──────── Records supplied

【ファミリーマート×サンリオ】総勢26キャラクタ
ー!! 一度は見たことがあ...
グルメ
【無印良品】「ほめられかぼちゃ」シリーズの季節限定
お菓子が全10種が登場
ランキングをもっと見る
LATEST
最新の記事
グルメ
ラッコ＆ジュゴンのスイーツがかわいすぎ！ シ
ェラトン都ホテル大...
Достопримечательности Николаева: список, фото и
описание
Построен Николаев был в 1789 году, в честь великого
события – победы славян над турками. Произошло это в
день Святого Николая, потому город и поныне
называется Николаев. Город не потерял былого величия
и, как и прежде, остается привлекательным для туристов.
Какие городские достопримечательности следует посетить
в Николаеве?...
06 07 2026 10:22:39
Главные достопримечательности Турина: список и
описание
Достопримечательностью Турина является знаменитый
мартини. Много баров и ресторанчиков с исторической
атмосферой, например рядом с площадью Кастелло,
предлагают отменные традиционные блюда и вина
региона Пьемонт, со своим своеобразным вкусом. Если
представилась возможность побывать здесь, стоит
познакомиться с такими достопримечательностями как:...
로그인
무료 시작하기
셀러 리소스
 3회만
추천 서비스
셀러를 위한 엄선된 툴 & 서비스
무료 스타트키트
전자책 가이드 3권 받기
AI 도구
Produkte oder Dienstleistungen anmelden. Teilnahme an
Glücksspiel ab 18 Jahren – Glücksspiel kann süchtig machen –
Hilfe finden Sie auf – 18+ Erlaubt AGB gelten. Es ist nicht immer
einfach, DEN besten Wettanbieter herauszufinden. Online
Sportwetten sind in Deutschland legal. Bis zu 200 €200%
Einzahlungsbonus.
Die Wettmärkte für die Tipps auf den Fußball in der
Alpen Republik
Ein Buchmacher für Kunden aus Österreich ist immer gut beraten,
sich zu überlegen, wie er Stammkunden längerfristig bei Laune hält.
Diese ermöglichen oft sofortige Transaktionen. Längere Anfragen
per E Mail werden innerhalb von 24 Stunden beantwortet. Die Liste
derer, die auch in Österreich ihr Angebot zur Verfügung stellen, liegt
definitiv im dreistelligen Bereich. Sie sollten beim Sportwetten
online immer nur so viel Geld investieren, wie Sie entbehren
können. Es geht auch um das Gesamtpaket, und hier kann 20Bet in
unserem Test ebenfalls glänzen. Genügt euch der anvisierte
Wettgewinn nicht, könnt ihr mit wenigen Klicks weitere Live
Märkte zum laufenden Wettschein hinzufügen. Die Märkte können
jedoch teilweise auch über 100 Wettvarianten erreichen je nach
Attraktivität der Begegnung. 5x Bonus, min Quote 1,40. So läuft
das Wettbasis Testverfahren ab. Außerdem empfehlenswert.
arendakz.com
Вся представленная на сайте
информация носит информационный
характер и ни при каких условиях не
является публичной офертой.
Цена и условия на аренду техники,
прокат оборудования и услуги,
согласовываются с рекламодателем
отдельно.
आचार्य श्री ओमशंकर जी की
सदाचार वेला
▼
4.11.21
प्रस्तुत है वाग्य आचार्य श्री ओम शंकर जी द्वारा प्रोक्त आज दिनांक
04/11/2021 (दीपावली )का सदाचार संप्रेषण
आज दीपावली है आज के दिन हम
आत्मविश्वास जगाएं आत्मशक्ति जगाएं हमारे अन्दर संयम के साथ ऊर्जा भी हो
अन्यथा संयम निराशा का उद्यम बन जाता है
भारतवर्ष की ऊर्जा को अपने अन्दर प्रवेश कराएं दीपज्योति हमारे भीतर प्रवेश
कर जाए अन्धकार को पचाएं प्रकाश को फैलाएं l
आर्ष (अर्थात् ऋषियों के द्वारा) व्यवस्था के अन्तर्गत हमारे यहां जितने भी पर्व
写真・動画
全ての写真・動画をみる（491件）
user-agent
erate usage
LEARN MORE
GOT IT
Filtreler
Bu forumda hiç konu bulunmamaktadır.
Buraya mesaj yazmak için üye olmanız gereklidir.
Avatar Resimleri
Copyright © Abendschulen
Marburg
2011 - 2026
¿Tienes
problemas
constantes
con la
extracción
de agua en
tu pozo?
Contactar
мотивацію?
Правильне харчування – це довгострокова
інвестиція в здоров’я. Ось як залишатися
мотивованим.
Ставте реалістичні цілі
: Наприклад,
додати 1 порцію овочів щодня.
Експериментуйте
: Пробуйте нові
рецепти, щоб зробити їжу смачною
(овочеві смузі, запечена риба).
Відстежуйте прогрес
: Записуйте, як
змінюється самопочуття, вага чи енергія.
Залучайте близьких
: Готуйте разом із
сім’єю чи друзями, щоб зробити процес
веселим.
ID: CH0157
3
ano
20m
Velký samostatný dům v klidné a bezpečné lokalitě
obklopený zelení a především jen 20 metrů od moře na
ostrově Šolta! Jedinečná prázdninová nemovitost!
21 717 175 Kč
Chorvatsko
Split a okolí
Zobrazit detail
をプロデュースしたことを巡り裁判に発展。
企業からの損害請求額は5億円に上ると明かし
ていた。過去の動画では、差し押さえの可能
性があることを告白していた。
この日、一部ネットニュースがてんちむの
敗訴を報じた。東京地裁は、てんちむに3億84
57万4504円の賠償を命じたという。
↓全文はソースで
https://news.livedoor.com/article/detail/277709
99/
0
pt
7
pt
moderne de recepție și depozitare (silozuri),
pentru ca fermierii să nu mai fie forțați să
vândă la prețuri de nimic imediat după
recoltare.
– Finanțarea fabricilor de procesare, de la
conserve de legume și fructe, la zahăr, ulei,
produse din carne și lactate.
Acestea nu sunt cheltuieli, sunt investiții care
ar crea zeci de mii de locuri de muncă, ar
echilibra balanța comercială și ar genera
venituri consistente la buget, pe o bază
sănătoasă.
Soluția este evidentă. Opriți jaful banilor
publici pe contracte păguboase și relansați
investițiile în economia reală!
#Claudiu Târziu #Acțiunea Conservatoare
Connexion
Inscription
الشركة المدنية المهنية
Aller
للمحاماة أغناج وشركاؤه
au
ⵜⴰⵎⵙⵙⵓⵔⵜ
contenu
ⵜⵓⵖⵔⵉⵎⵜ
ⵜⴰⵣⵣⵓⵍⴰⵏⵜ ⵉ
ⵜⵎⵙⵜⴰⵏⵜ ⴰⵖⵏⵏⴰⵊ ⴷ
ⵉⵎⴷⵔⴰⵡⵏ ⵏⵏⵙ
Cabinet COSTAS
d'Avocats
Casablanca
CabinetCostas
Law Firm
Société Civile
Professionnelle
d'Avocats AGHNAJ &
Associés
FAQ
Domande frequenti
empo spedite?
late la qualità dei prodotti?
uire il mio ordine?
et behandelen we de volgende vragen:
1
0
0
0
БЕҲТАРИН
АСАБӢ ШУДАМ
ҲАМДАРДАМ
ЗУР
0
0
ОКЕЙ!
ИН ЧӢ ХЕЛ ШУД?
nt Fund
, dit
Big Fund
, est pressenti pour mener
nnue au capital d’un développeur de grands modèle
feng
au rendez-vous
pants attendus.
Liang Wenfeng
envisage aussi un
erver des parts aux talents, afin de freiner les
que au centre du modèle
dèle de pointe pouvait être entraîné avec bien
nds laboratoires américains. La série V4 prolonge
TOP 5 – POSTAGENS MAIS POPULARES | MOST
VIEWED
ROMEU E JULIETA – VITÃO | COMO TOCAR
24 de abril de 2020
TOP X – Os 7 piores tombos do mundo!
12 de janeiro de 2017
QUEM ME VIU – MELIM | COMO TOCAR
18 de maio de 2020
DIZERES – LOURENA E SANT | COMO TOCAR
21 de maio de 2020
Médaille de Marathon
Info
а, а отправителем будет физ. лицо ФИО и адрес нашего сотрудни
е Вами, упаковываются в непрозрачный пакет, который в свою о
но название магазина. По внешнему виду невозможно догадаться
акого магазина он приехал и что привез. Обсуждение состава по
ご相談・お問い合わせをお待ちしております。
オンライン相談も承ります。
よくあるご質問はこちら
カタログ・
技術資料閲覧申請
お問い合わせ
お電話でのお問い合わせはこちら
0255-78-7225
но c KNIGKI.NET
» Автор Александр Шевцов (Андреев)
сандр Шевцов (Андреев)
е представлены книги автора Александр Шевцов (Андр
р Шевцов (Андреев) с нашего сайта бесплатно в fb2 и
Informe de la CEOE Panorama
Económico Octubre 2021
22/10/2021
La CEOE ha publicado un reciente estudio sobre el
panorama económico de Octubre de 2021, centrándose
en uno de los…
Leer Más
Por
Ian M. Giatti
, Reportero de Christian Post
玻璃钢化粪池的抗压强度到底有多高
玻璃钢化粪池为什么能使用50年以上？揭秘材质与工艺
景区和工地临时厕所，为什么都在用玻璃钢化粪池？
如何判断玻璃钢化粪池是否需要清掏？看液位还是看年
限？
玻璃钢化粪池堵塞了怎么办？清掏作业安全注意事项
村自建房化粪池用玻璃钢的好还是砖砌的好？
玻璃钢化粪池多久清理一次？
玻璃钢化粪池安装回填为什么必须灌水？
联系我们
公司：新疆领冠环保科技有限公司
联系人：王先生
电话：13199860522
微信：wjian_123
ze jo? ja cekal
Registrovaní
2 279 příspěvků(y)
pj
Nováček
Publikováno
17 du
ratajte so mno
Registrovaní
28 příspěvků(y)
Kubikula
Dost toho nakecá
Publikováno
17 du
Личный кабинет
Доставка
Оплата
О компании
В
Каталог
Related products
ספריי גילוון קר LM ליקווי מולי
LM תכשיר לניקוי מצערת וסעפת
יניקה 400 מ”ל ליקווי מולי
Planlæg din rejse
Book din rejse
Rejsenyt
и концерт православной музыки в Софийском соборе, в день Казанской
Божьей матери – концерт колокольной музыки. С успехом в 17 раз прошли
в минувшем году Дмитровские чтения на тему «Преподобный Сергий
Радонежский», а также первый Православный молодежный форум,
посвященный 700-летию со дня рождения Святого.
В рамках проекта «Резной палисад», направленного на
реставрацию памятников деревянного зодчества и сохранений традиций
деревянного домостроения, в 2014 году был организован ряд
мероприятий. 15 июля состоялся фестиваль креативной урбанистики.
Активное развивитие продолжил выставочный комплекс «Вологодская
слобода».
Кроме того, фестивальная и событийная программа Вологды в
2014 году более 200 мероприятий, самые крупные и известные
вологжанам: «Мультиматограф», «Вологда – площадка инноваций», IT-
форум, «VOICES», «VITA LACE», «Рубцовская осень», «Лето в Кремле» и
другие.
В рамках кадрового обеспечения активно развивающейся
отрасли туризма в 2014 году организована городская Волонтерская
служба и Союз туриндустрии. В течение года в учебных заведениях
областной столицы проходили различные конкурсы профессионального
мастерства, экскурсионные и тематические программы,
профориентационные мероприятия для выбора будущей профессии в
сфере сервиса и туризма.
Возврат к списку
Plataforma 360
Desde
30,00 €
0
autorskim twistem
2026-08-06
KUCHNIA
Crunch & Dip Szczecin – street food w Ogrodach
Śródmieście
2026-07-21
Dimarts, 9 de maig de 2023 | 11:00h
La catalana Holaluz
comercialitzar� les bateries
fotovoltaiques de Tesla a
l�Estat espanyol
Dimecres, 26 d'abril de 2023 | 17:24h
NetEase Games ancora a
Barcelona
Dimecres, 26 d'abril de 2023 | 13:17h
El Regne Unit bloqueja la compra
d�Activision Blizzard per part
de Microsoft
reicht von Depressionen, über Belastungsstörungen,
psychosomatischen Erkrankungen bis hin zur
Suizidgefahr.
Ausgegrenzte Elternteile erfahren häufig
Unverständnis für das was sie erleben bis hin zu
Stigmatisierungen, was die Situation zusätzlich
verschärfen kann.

────────────────

Work to complete:
Repeat, exactly as they stand above, the lines from the line with "Planlæg din rejse" to the line with "посвященный 700-летию со", both lines included.

Exercise output:
Planlæg din rejse
Book din rejse
Rejsenyt
и концерт православной музыки в Софийском соборе, в день Казанской
Божьей матери – концерт колокольной музыки. С успехом в 17 раз прошли
в минувшем году Дмитровские чтения на тему «Преподобный Сергий
Радонежский», а также первый Православный молодежный форум,
посвященный 700-летию со дня рождения Святого.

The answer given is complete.